[Data under study]:
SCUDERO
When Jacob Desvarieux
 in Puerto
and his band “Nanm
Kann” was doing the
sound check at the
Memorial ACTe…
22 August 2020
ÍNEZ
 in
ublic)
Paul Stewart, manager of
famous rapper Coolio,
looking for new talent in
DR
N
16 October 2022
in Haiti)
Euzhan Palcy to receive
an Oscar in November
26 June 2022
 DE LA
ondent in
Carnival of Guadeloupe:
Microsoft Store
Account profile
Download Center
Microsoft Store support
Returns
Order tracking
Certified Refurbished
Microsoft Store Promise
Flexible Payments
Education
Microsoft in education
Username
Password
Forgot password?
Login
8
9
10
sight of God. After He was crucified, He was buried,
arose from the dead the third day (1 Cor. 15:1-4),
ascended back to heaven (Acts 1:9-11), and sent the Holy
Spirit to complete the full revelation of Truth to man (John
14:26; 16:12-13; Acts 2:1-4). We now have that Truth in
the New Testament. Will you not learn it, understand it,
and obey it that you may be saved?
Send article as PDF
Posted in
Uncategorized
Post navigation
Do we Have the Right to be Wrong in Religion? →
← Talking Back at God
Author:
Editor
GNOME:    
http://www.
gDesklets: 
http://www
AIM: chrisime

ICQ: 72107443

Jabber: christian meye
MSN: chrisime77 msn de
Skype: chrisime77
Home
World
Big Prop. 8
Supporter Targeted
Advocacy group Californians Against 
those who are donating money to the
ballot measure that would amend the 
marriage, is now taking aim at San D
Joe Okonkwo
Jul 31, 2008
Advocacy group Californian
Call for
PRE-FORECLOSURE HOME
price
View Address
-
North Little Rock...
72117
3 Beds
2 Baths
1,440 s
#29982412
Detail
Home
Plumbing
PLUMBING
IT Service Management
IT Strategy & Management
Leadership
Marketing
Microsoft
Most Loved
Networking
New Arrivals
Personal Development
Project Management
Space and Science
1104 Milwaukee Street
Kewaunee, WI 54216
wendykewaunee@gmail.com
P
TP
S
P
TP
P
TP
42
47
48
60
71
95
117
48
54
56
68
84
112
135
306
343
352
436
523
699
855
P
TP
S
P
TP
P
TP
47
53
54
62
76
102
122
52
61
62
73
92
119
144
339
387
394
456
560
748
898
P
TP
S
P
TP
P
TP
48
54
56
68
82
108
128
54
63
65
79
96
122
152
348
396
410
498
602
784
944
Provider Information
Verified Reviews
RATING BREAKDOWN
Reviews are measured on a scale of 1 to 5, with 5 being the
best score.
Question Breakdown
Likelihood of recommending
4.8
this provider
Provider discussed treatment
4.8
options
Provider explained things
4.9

[Required work]:
Find every line in the records that contains the word "Microsoft"; copy those lines.

[Answer to the exercise]:
Microsoft Store
Microsoft Store support
Microsoft Store Promise
Microsoft in education
Microsoft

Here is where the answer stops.